> How to complete this task: Go to the line containing "PROFESSOR DO" in the listing below. Output that line and each later one exactly.

> Records supplied:
=== Section Start ===
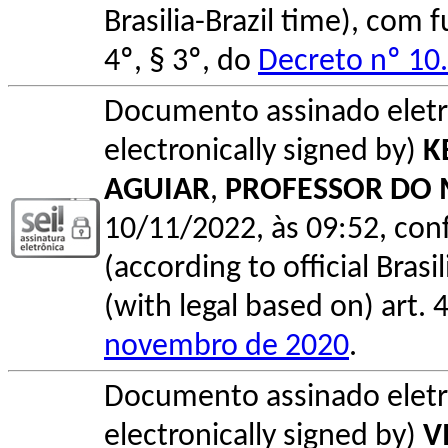
Brasilia-Brazil time), com
4º, § 3º, do
Decreto nº 10
Documento assinado elet
electronically signed by)
K
AGUIAR
,
PROFESSOR DO 
10/11/2022, às 09:52, conf
(according to official Bras
(with legal based on) art. 
novembro de 2020
.
Documento assinado elet
electronically signed by)
V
=== Section End ===
> Worked solution:
PROFESSOR DO 
10/11/2022, às 09:52, conf
(according to official Bras
(with legal based on) art. 
novembro de 2020
.
Documento assinado elet
electronically signed by)
V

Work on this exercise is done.